• [TASK] Each record that follows is to be output in full, precisely as written.

---------- DATA RECORDS

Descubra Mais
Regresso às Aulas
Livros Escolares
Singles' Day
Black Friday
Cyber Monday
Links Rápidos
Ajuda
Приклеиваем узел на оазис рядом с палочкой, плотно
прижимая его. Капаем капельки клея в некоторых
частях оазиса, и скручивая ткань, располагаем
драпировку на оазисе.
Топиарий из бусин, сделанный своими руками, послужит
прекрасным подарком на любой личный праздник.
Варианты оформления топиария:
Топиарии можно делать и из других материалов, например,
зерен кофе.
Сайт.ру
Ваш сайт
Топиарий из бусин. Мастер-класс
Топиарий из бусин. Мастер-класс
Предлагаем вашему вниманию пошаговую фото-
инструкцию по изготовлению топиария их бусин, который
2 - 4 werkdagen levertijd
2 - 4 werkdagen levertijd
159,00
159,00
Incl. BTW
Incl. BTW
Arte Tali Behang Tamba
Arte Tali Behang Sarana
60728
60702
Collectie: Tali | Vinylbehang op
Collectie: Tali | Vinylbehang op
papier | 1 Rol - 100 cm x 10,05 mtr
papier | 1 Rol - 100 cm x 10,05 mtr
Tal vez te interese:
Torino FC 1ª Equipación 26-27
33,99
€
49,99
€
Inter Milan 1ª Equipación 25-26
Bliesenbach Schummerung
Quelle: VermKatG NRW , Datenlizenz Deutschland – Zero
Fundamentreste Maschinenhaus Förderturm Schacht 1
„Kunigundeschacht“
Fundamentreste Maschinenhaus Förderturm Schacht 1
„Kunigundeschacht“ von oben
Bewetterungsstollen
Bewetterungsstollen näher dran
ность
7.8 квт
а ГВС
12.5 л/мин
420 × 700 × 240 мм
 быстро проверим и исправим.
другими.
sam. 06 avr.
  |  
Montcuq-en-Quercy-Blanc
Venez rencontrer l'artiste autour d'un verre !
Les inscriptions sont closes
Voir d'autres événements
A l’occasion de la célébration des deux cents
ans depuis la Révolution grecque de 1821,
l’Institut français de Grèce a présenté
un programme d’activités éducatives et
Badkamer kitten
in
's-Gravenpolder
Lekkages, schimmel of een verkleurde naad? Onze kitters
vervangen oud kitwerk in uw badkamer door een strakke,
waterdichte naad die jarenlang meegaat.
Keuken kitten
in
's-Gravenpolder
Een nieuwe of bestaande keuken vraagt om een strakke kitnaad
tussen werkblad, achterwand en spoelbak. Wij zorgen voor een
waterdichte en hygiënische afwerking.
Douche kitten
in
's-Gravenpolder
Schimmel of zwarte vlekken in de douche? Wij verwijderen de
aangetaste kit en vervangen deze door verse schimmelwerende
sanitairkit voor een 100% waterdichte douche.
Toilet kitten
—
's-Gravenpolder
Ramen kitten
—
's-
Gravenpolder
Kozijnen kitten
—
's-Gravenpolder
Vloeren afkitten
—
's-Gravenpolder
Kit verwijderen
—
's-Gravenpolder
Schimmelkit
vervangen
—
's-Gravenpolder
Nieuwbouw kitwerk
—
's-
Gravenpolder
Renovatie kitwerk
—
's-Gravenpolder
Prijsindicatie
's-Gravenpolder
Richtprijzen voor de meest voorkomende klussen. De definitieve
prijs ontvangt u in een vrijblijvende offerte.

--------------------

• [SOLUTION TO THIS PROBLEM]
Descubra Mais
Regresso às Aulas
Livros Escolares
Singles' Day
Black Friday
Cyber Monday
Links Rápidos
Ajuda
Приклеиваем узел на оазис рядом с палочкой, плотно
прижимая его. Капаем капельки клея в некоторых
частях оазиса, и скручивая ткань, располагаем
драпировку на оазисе.
Топиарий из бусин, сделанный своими руками, послужит
прекрасным подарком на любой личный праздник.
Варианты оформления топиария:
Топиарии можно делать и из других материалов, например,
зерен кофе.
Сайт.ру
Ваш сайт
Топиарий из бусин. Мастер-класс
Топиарий из бусин. Мастер-класс
Предлагаем вашему вниманию пошаговую фото-
инструкцию по изготовлению топиария их бусин, который
2 - 4 werkdagen levertijd
2 - 4 werkdagen levertijd
159,00
159,00
Incl. BTW
Incl. BTW
Arte Tali Behang Tamba
Arte Tali Behang Sarana
60728
60702
Collectie: Tali | Vinylbehang op
Collectie: Tali | Vinylbehang op
papier | 1 Rol - 100 cm x 10,05 mtr
papier | 1 Rol - 100 cm x 10,05 mtr
Tal vez te interese:
Torino FC 1ª Equipación 26-27
33,99
€
49,99
€
Inter Milan 1ª Equipación 25-26
Bliesenbach Schummerung
Quelle: VermKatG NRW , Datenlizenz Deutschland – Zero
Fundamentreste Maschinenhaus Förderturm Schacht 1
„Kunigundeschacht“
Fundamentreste Maschinenhaus Förderturm Schacht 1
„Kunigundeschacht“ von oben
Bewetterungsstollen
Bewetterungsstollen näher dran
ность
7.8 квт
а ГВС
12.5 л/мин
420 × 700 × 240 мм
 быстро проверим и исправим.
другими.
sam. 06 avr.
  |  
Montcuq-en-Quercy-Blanc
Venez rencontrer l'artiste autour d'un verre !
Les inscriptions sont closes
Voir d'autres événements
A l’occasion de la célébration des deux cents
ans depuis la Révolution grecque de 1821,
l’Institut français de Grèce a présenté
un programme d’activités éducatives et
Badkamer kitten
in
's-Gravenpolder
Lekkages, schimmel of een verkleurde naad? Onze kitters
vervangen oud kitwerk in uw badkamer door een strakke,
waterdichte naad die jarenlang meegaat.
Keuken kitten
in
's-Gravenpolder
Een nieuwe of bestaande keuken vraagt om een strakke kitnaad
tussen werkblad, achterwand en spoelbak. Wij zorgen voor een
waterdichte en hygiënische afwerking.
Douche kitten
in
's-Gravenpolder
Schimmel of zwarte vlekken in de douche? Wij verwijderen de
aangetaste kit en vervangen deze door verse schimmelwerende
sanitairkit voor een 100% waterdichte douche.
Toilet kitten
—
's-Gravenpolder
Ramen kitten
—
's-
Gravenpolder
Kozijnen kitten
—
's-Gravenpolder
Vloeren afkitten
—
's-Gravenpolder
Kit verwijderen
—
's-Gravenpolder
Schimmelkit
vervangen
—
's-Gravenpolder
Nieuwbouw kitwerk
—
's-
Gravenpolder
Renovatie kitwerk
—
's-Gravenpolder
Prijsindicatie
's-Gravenpolder
Richtprijzen voor de meest voorkomende klussen. De definitieve
prijs ontvangt u in een vrijblijvende offerte.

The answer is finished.